When the breeze shifted, subtly, Milaqa smelled death, the harsh, sour stink of it. She covered her mouth with the collar of her tunic.

As they neared the city the tracks branched out, heading for different gates. Qirum chose a track, and they came to a ditch that Qirum said was designed to keep out bandits on chariots. As they crossed by a light wooden bridge, Milaqa saw the ditch was full of corpses — many of them children — a rotting, angular mass. Here was the source of that stench, then. They hurried over the bridge, for they all knew that the gods of disease lingered around fresh corpses. Qirum clapped his hands, and carrion birds rose up in a squawking cloud.
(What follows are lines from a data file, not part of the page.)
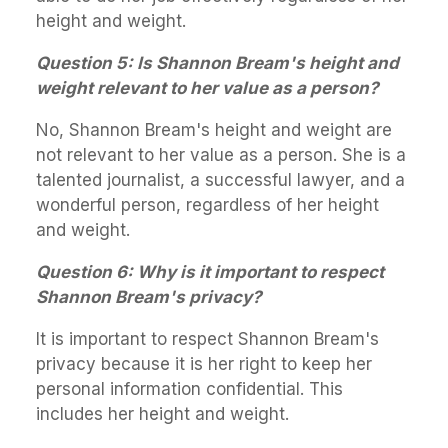
height and weight.
Question 5: Is Shannon Bream's height and
weight relevant to her value as a person?
No, Shannon Bream's height and weight are
not relevant to her value as a person. She is a
talented journalist, a successful lawyer, and a
wonderful person, regardless of her height
and weight.
Question 6: Why is it important to respect
Shannon Bream's privacy?
It is important to respect Shannon Bream's
privacy because it is her right to keep her
personal information confidential. This
includes her height and weight.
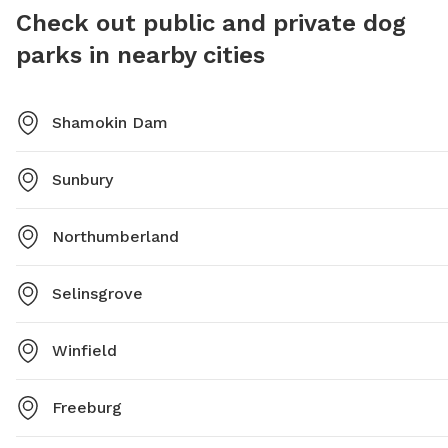
Check out public and private dog
parks in nearby cities
Shamokin Dam
Sunbury
Northumberland
Selinsgrove
Winfield
Freeburg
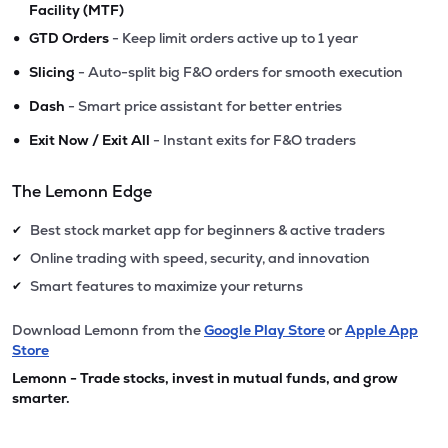
Facility (MTF)
•
GTD Orders
- Keep limit orders active up to 1 year
•
Slicing
- Auto-split big F&O orders for smooth execution
•
Dash
- Smart price assistant for better entries
•
Exit Now / Exit All
- Instant exits for F&O traders
The Lemonn Edge
Best stock market app for beginners & active traders
✔
Online trading with speed, security, and innovation
✔
Smart features to maximize your returns
✔
Download Lemonn from the
Google Play Store
or
Apple App
Store
Lemonn - Trade stocks, invest in mutual funds, and grow
smarter.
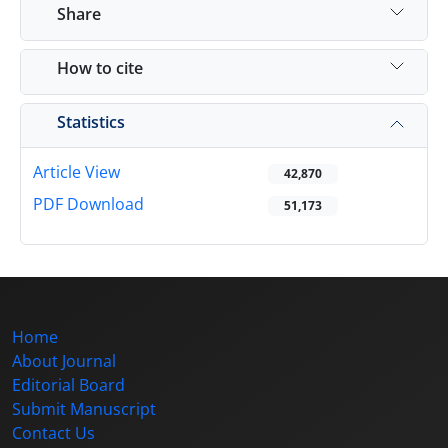
Share
How to cite
Statistics
Article View
42,870
PDF Download
51,173
Home
About Journal
Editorial Board
Submit Manuscript
Contact Us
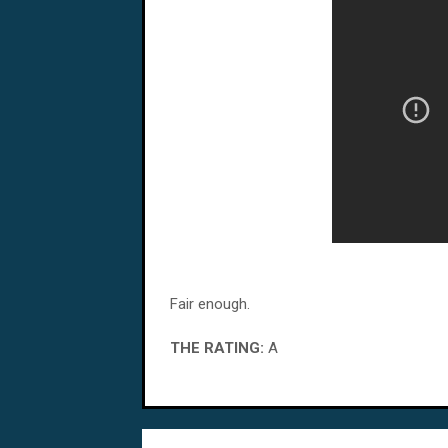
Fair enough.
THE RATING:
A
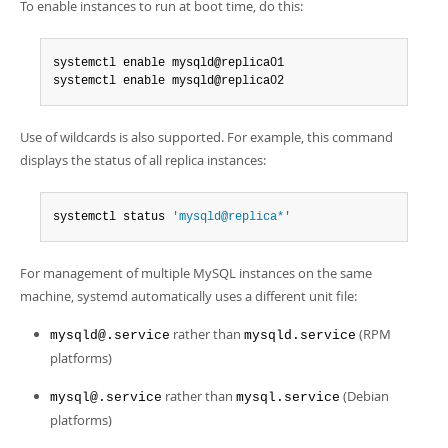
To enable instances to run at boot time, do this:
systemctl enable mysqld@replica01

systemctl enable mysqld@replica02
Use of wildcards is also supported. For example, this command
displays the status of all replica instances:
systemctl status 
'mysqld@replica*'
For management of multiple MySQL instances on the same
machine, systemd automatically uses a different unit file:
rather than
(RPM
mysqld@.service
mysqld.service
platforms)
rather than
(Debian
mysql@.service
mysql.service
platforms)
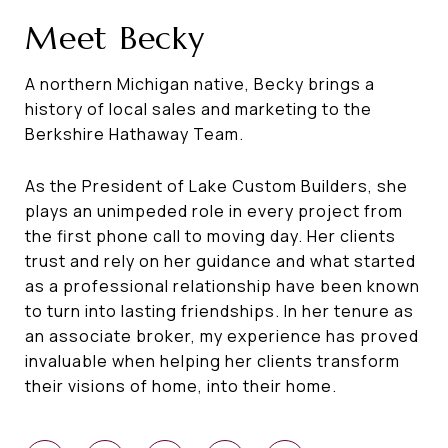
Meet Becky
A northern Michigan native, Becky brings a
history of local sales and marketing to the
Berkshire Hathaway Team.
As the President of Lake Custom Builders, she
plays an unimpeded role in every project from
the first phone call to moving day. Her clients
trust and rely on her guidance and what started
as a professional relationship have been known
to turn into lasting friendships. In her tenure as
an associate broker, my experience has proved
invaluable when helping her clients transform
their visions of home, into their home.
‘There has been a great massacre,’ Tibo said.

‘No, my would-be warrior,’ Qirum said. ‘Nothing so dramatic. The only battle being waged here is against hunger and thirst and disease, and these are the fallen foot soldiers of that battle. This is where they bring out the corpses each morning — the bodies of those who succumbed during the night.’ He wrinkled his nose at the stink. ‘They used to burn them. Looks like even that discipline has been abandoned.’

From close to, the wooden palisade around the city wasn’t as formidable a barrier as it had seemed from further out. Its face was patched, the breaches jammed with rough agglomerations of timber and rubble, and it was scorched by fire. It had evidently suffered many attacks. Still, the wall clearly served to keep undesirables out. When they got to the gate they found people gathered around — crowds of them, sitting in an eerie silence. There were even crude lean-tos, huddled up against the ramparts.

These people watched as Qirum’s party passed. Their skin, their clothes, were the colour of the dust they sat in. Children, wide-eyed, listless and with swollen bellies, came forward to the travellers, hands out. Many of these wretches bore terrible wounds, Milaqa saw, hideous scars crossing little faces, severed limbs ending in fly-swarming stumps. Wounds that were memories in flesh of flashing bronze swords wielded by mighty heroes.

The gate itself was just another breach in the wall, through which ran a rutted track. Men lounged here, in armour of leather and with shields of wood, their kit poorer than Qirum’s bronze breastplate, though their swords gleamed from polishing. The largest of them stood in front of Qirum as he tried to pass. ‘No entry,’ he said in rough Trojan. ‘King’s orders.’

‘And who is king now? Never mind.’

The warrior looked briefly impressed by his accent. But he said, ‘I’d walk on if I were you, brother. Troy’s full. And no food to be had anyhow.’

‘You look well fed enough,’ snapped Kilushepa in her own tongue. ‘But then palace guards always are, aren’t they? Always the most privileged, until at last they betray their masters.’

Qirum raised his eyes to the heavens. ‘Please — stay silent.’

The warrior looked at the Tawananna suspiciously. ‘What did she say? Who is she?’

‘Never mind,’ Qirum said. ‘Look…’ He dug into a pouch at his belt, and produced a fleck of gold. ‘Imagine how many whores you can buy with this. I am sure there are plenty of those still in Troy.’